-- Records for this task --
- - - - - - -

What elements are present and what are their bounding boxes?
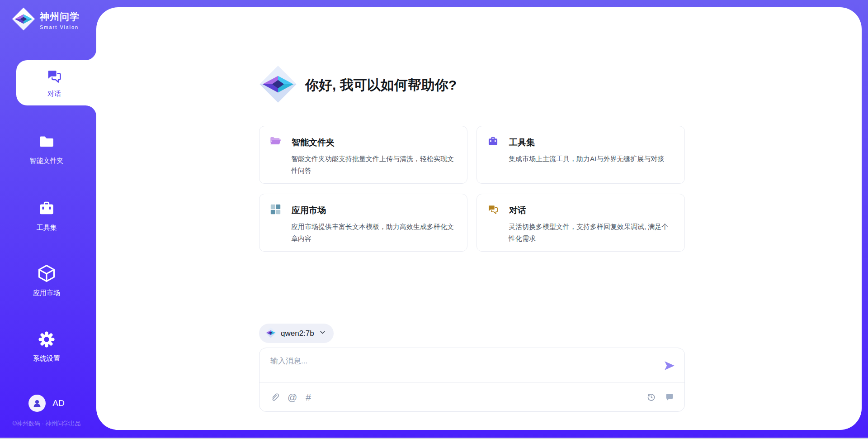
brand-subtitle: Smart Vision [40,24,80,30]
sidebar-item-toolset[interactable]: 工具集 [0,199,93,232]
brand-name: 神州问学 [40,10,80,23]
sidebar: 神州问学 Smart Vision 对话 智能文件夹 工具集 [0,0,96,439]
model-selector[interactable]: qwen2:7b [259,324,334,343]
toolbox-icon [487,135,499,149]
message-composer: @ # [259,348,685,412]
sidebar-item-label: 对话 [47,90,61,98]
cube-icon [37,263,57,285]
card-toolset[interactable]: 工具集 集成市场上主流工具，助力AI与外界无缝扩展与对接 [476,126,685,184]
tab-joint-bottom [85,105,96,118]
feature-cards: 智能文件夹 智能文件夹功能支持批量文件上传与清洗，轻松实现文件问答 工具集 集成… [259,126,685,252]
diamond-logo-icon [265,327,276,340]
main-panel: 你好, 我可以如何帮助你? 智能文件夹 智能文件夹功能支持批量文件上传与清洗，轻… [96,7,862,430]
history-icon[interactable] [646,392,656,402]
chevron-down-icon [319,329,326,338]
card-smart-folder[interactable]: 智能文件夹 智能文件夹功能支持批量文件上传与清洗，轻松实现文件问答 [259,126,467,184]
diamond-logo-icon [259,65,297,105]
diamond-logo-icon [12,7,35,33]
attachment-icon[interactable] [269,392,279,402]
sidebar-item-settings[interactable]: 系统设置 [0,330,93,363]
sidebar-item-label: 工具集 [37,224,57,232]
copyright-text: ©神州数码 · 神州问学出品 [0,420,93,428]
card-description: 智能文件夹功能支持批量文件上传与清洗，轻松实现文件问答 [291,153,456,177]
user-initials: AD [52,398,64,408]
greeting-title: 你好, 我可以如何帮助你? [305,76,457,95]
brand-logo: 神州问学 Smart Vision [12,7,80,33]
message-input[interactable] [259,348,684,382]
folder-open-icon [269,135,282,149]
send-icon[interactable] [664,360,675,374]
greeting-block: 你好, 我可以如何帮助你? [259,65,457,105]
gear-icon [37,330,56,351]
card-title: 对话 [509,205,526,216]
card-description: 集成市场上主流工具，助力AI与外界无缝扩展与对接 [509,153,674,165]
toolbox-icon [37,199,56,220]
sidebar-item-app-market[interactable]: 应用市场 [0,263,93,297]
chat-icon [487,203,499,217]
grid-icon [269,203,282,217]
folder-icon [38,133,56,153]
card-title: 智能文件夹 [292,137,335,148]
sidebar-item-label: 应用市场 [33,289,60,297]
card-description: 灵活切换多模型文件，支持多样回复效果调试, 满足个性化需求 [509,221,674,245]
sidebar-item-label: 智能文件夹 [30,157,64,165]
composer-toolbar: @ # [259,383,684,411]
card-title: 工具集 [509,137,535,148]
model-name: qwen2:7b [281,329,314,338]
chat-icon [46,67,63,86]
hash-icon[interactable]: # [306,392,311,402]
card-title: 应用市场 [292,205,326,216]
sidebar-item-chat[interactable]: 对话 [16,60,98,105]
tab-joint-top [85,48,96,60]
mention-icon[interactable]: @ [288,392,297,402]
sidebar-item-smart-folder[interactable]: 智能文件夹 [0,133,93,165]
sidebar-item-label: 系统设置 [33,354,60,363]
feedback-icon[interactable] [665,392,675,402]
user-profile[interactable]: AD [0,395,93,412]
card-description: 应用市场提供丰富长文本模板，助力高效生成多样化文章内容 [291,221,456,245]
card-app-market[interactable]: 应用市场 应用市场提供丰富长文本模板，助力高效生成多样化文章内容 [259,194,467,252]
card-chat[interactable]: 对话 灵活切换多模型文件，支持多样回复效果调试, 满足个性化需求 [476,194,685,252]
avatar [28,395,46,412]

- - - - - - -

-- Exercise instructions --
Go through the data above and transcribe it in full, omitting any image.

-- Task output --
What elements are present and what are their bounding boxes?
brand-subtitle: Smart Vision [40,24,80,30]
sidebar-item-toolset[interactable]: 工具集 [0,199,93,232]
brand-name: 神州问学 [40,10,80,23]
sidebar: 神州问学 Smart Vision 对话 智能文件夹 工具集 [0,0,96,439]
model-selector[interactable]: qwen2:7b [259,324,334,343]
toolbox-icon [487,135,499,149]
message-composer: @ # [259,348,685,412]
sidebar-item-label: 对话 [47,90,61,98]
cube-icon [37,263,57,285]
card-toolset[interactable]: 工具集 集成市场上主流工具，助力AI与外界无缝扩展与对接 [476,126,685,184]
tab-joint-bottom [85,105,96,118]
feature-cards: 智能文件夹 智能文件夹功能支持批量文件上传与清洗，轻松实现文件问答 工具集 集成… [259,126,685,252]
diamond-logo-icon [265,327,276,340]
main-panel: 你好, 我可以如何帮助你? 智能文件夹 智能文件夹功能支持批量文件上传与清洗，轻… [96,7,862,430]
history-icon[interactable] [646,392,656,402]
chevron-down-icon [319,329,326,338]
card-smart-folder[interactable]: 智能文件夹 智能文件夹功能支持批量文件上传与清洗，轻松实现文件问答 [259,126,467,184]
diamond-logo-icon [259,65,297,105]
diamond-logo-icon [12,7,35,33]
attachment-icon[interactable] [269,392,279,402]
sidebar-item-settings[interactable]: 系统设置 [0,330,93,363]
sidebar-item-label: 工具集 [37,224,57,232]
copyright-text: ©神州数码 · 神州问学出品 [0,420,93,428]
card-description: 智能文件夹功能支持批量文件上传与清洗，轻松实现文件问答 [291,153,456,177]
user-initials: AD [52,398,64,408]
greeting-title: 你好, 我可以如何帮助你? [305,76,457,95]
brand-logo: 神州问学 Smart Vision [12,7,80,33]
message-input[interactable] [259,348,684,382]
folder-open-icon [269,135,282,149]
send-icon[interactable] [664,360,675,374]
greeting-block: 你好, 我可以如何帮助你? [259,65,457,105]
gear-icon [37,330,56,351]
card-title: 对话 [509,205,526,216]
card-description: 集成市场上主流工具，助力AI与外界无缝扩展与对接 [509,153,674,165]
toolbox-icon [37,199,56,220]
sidebar-item-app-market[interactable]: 应用市场 [0,263,93,297]
chat-icon [487,203,499,217]
grid-icon [269,203,282,217]
folder-icon [38,133,56,153]
card-title: 智能文件夹 [292,137,335,148]
sidebar-item-label: 应用市场 [33,289,60,297]
card-description: 灵活切换多模型文件，支持多样回复效果调试, 满足个性化需求 [509,221,674,245]
sidebar-item-label: 智能文件夹 [30,157,64,165]
composer-toolbar: @ # [259,383,684,411]
card-title: 工具集 [509,137,535,148]
model-name: qwen2:7b [281,329,314,338]
chat-icon [46,67,63,86]
hash-icon[interactable]: # [306,392,311,402]
card-title: 应用市场 [292,205,326,216]
sidebar-item-chat[interactable]: 对话 [16,60,98,105]
tab-joint-top [85,48,96,60]
mention-icon[interactable]: @ [288,392,297,402]
sidebar-item-smart-folder[interactable]: 智能文件夹 [0,133,93,165]
sidebar-item-label: 系统设置 [33,354,60,363]
feedback-icon[interactable] [665,392,675,402]
user-profile[interactable]: AD [0,395,93,412]
card-description: 应用市场提供丰富长文本模板，助力高效生成多样化文章内容 [291,221,456,245]
card-app-market[interactable]: 应用市场 应用市场提供丰富长文本模板，助力高效生成多样化文章内容 [259,194,467,252]
card-chat[interactable]: 对话 灵活切换多模型文件，支持多样回复效果调试, 满足个性化需求 [476,194,685,252]
avatar [28,395,46,412]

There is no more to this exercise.